“Çok Oturgaçlı Götürgeç”, “Tavuksal Fırtlangaç”, Ulusal Düttürü”, “Gök Götürü Konuksal Avrat”, “Çatal Batmaz Kaydırgaç” Gibi İfadelerin Türk Dil Kurumu Tarafından Dilimize Yerleşmiş Kelimelere Karşılık Olarak Üretildiği İddiası Köklü Bir Şehir Efsanesidir  

 

“Ülkesini, yüksek istiklâlini korumasını bilen Türk milleti, dilini de yabancı diller boyunduruğundan kurtarmalıdır.”

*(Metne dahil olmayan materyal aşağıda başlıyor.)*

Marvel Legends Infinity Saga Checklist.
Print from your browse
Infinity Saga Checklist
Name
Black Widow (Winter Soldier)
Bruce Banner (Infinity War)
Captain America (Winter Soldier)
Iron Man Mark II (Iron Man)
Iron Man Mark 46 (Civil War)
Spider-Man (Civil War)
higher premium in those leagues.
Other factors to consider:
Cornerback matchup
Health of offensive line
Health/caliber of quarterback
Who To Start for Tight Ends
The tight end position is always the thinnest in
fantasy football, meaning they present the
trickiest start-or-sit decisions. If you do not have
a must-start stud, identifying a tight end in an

M. Kemal Atatürk (2 Eylül 1930)

 

Türk Dil Kurumunun (TDK) işlevinden bahsedildiği ortamlarda toplumsal hafızada yer etmiş olan “çok oturgaçlı götürgeç” (“otobüs”), “gök götürü konuksal avrat” (“hostes”), “Ulusal Düttürü” (“İstiklâl Marşı”), “çatal batmaz kaydırgaç” (“zeytin”), “tavuksal fırtlangaç” (“yumurta”) gibi ifadelere atıf yapıldığına mutlaka şahit olmuşsunuzdur. Mezkûr karşılıklar, bazen bir öğretmenin derste örneği, bazen sosyal medyada etkileşim unsuru, bazen arkadaş sohbetinde dalga konusu olmuş ve en meşhur şehir efsanelerinden birine dönüşmüş durumda.

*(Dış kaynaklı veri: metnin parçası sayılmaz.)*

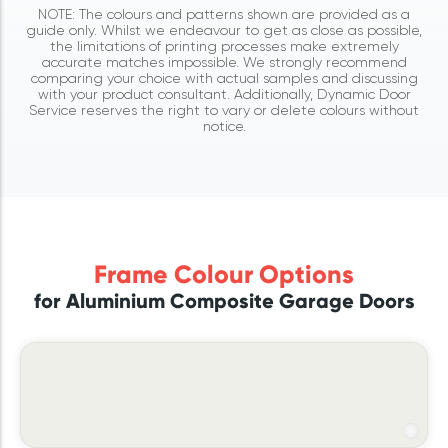
NOTE: The colours and patterns shown are provided as a
guide only. Whilst we endeavour to get as close as possible,
the limitations of printing processes make extremely
accurate matches impossible. We strongly recommend
comparing your choice with actual samples and discussing
with your product consultant. Additionally, Dynamic Door
Service reserves the right to vary or delete colours without
notice.
Frame Colour Options
for Aluminium Composite Garage Doors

TDK’nın türettiği sanılan, ancak kurumla ilgisi olmayan sözcüklerden bazıları şunlardır:

  • Otobüs: Çok oturgaçlı götürgeç
  • Tren: Alttan ittirmeli üstten tüttürmeli çok oturgaçlı getirgeçli götürgeç
  • Yumurta: Tavuksal fırtlangıç
  • İstiklâl Marşı: Ulusal düttürü
  • Hostes: Gök konutsal avrat
  • Uçak : Gökkonut
  • Restaurant: Sosyal Otlangaç
  • Fren: Durdurgaç
  • Fotoğraf makinesi: Şekil çeken
  • Minibüs: Kaptıkaçtı
  • Zil : Zırlangaç
  • Problem : Zorlangaç
  • Flüt : Öttürgeç
  • Ütü : Alttan püskürtmeli düzelteç
  • Gitar: Çok telli çalgaç

Peki, bu sözler gerçekten Türk Dil Kurumu tarafından mı üretildi?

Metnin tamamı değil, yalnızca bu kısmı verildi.